We are studying how cells make decisions about their fate during embryo development and in the adult; whether to multiply or not, whether to stay the same or specialise, and which cell type to become.
Animals start life as a single cell: a fertilised egg that grows and multiplies to form millions of cells making up all the tissues and organs of the body. Along the way, cells need to decide what actions to follow, such as dividing or dying, or what to become - for example, whether to become nerve cells or supporting cells in the brain.

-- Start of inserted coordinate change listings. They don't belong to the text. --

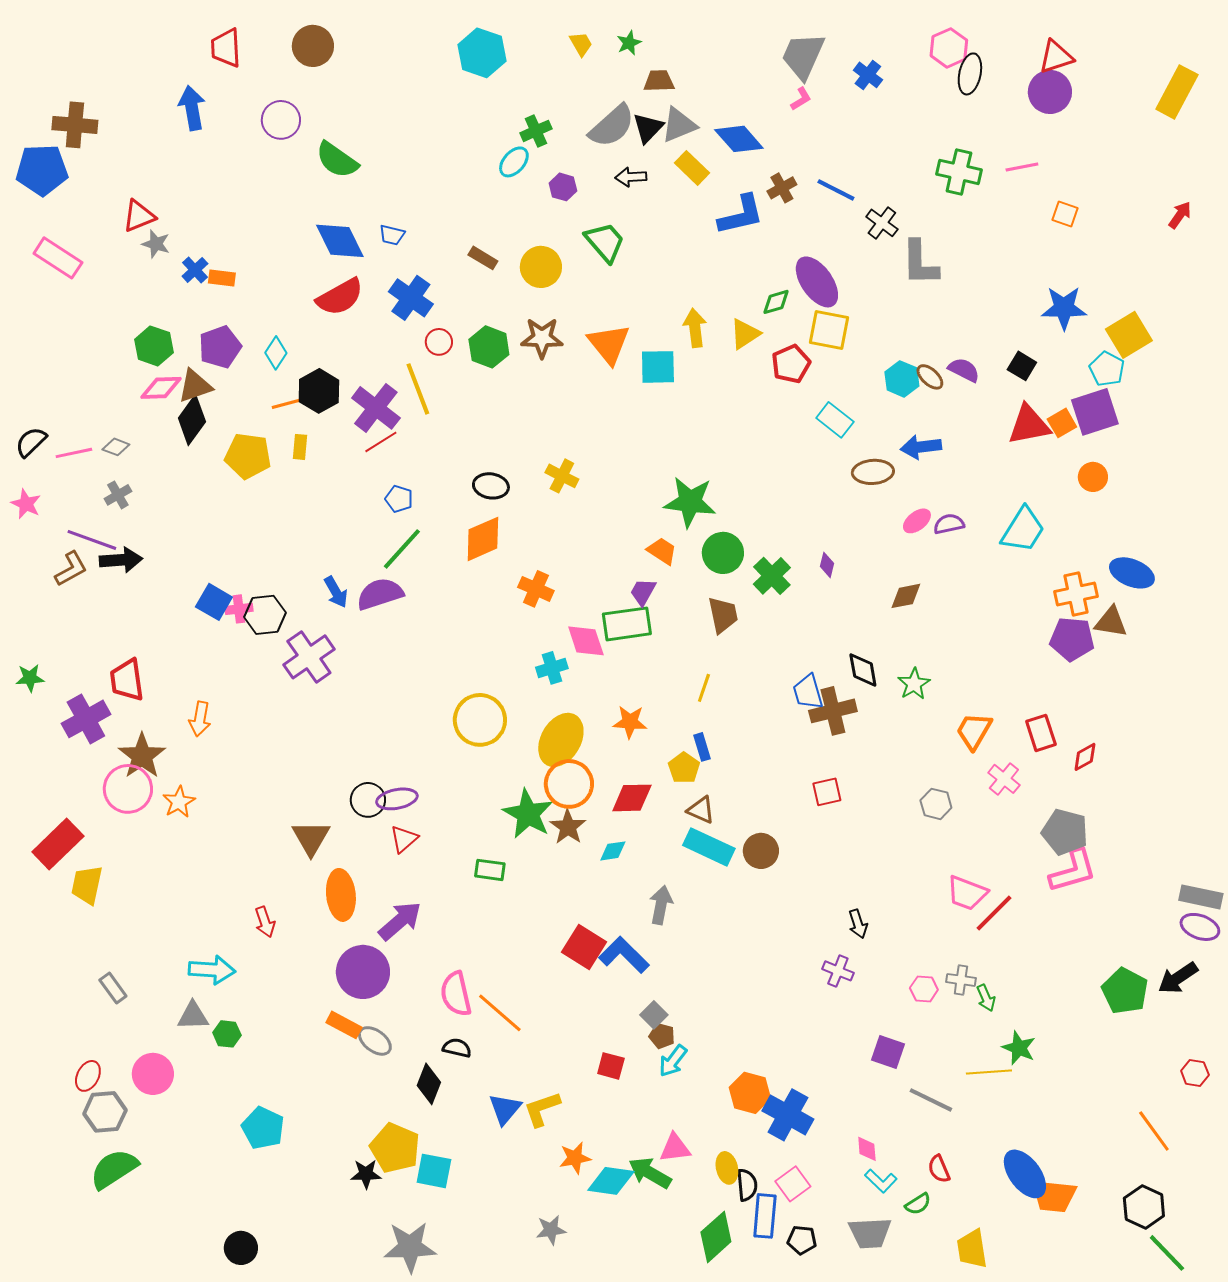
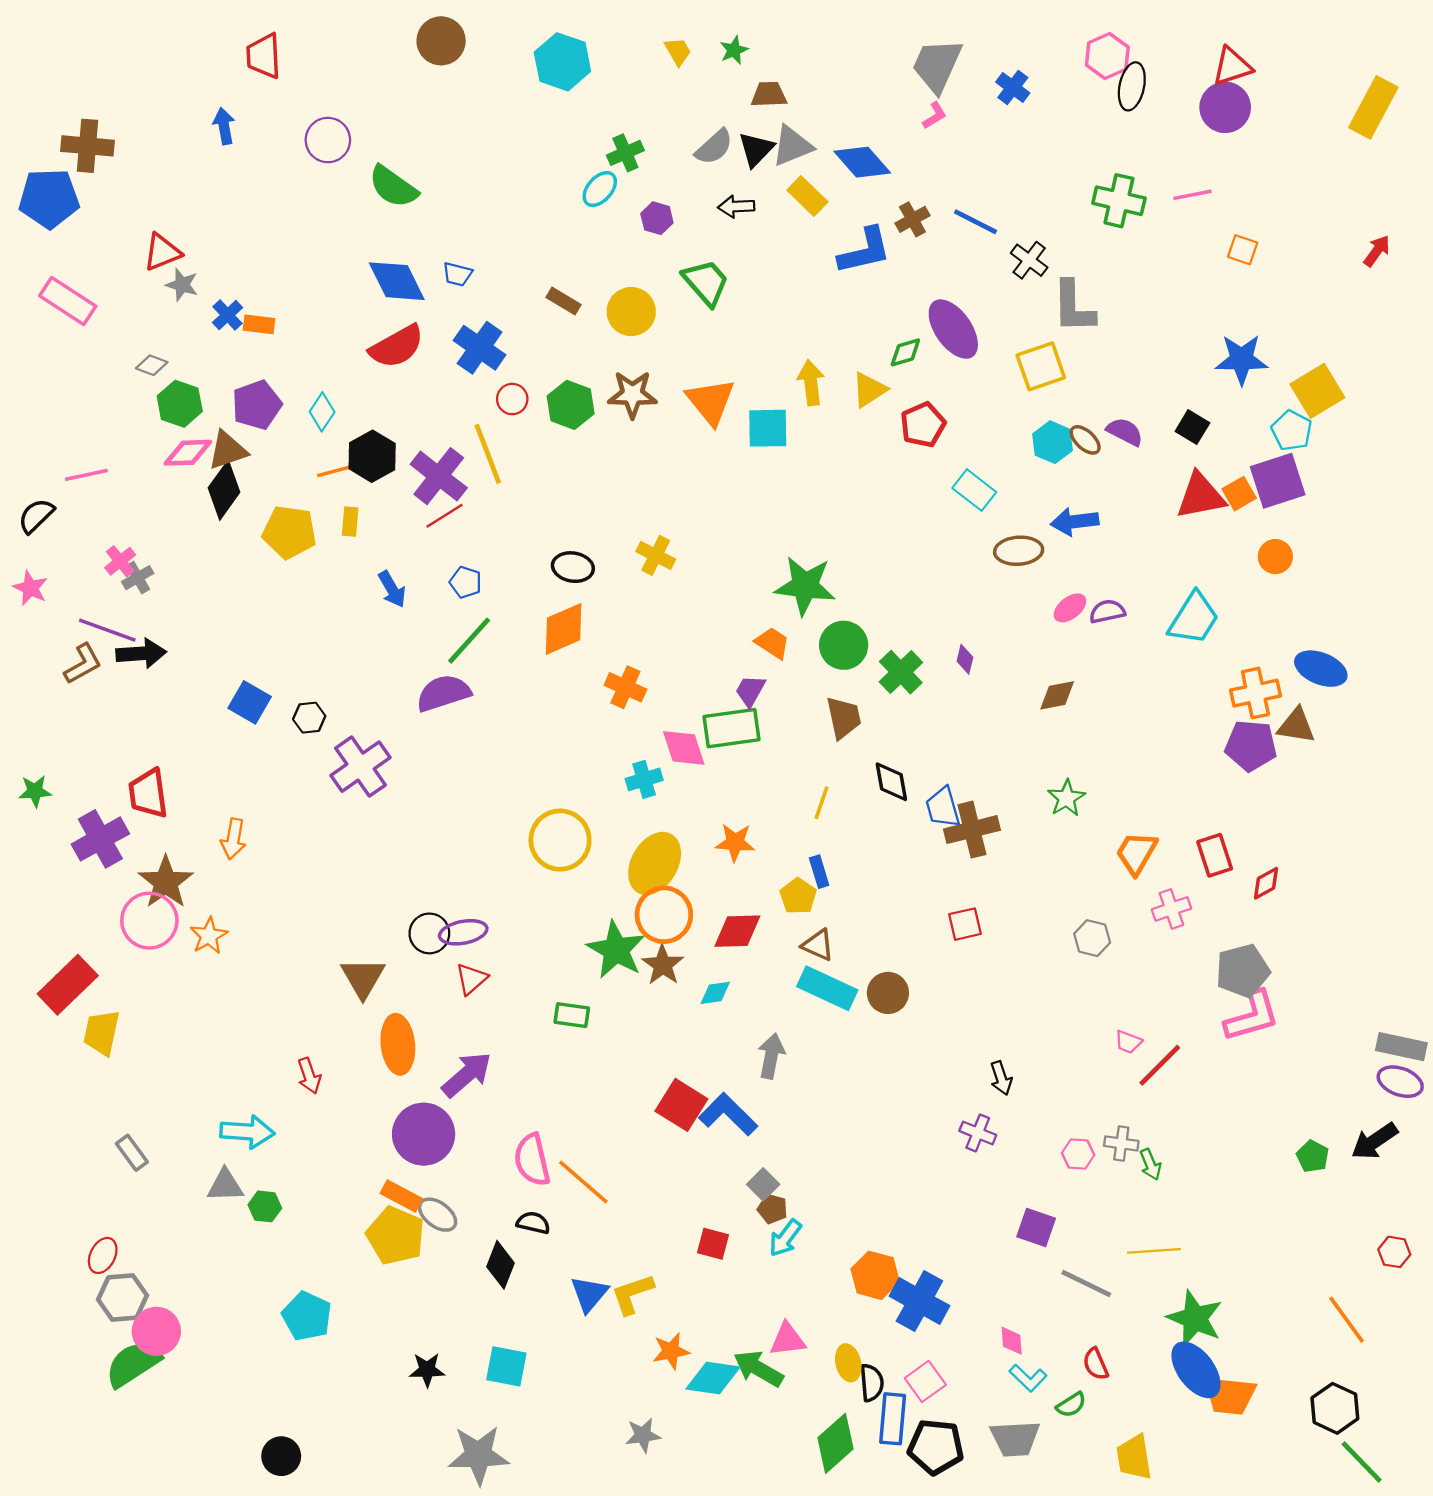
brown circle: (313, 46) -> (441, 41), moved
blue arrow: (192, 108) -> (224, 126), size x0.7
gray semicircle: (612, 126) -> (714, 147), size x0.7
yellow square: (829, 330) -> (1041, 366), moved, turned -30
gray diamond: (116, 447) -> (152, 365), moved
pink line: (74, 453) -> (86, 475), moved
blue arrow: (336, 592) -> (392, 589), moved
pink cross: (239, 609) -> (120, 561), moved, turned -32
black hexagon: (265, 615) -> (309, 718), size x0.7
black diamond: (863, 670) -> (891, 782), moved
pink cross: (1004, 779) -> (1171, 909), turned 32
gray pentagon: (1065, 832) -> (1243, 971), turned -30
pink trapezoid: (967, 893) -> (1128, 1042), size x0.6
green pentagon: (1125, 991) -> (1313, 1156), size x0.6
green star: (1019, 1048) -> (1195, 1318), moved, size x1.4
pink circle: (153, 1074) -> (156, 1331), moved
yellow pentagon: (395, 1148) -> (396, 1236), moved
black pentagon: (802, 1240) -> (936, 1447), size x1.6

We are studying how cells make these choices and the genes that direct their fate. We’re particularly interested in the stem cells that correspond to early embryo cells, which have the capacity to turn into many different cells types. We are also studying how specific structures, such as the pituitary gland or the brain, develop as an embryo grows, and how these come to contain tissue-specific stem cells, and in turn what controls the fate of these stem cells.
We are also investigating how an embryo’s genetic makeup determines whether it will develop as male or female – a process known as sex determination. Female mammals have two X chromosomes, while a male has an X and Y. We are studying how the genes on these chromosomes and elsewhere in the genome work together to direct the formation of ovaries in females or testes in males, and how, once made, the decision is retained. Knowledge about how sex determination works helps us to understand what happens when an individual’s genetic makeup doesn’t match their physical sex.
Our research is revealing detailed information about the processes of normal development. And we are gaining new understanding about the role of stem cells in human health and disease, pointing towards potential avenues for future therapies.